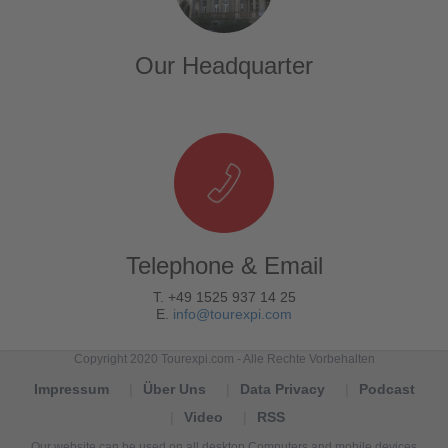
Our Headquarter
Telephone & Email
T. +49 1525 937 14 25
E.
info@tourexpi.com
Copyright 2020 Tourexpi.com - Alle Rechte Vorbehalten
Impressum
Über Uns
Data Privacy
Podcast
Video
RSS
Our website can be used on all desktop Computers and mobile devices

____________

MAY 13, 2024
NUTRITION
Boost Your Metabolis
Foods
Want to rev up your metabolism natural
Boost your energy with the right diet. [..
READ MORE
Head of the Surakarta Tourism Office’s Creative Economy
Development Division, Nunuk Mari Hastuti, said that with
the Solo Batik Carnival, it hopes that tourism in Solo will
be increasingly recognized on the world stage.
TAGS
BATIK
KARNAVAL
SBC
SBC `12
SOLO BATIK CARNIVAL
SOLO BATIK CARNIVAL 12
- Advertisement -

____________

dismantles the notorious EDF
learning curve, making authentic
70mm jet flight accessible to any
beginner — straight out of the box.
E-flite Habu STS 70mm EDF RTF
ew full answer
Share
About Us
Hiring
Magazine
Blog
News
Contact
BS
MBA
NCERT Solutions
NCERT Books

____________

» **Problem statement**
With the line holding "Our Headquarter" as the first and the line holding "Our website can" as the last, set down that range of the entries above exactly, and nothing else.

» **Your solution**
Our Headquarter
Telephone & Email
T. +49 1525 937 14 25
E.
info@tourexpi.com
Copyright 2020 Tourexpi.com - Alle Rechte Vorbehalten
Impressum
Über Uns
Data Privacy
Podcast
Video
RSS
Our website can be used on all desktop Computers and mobile devices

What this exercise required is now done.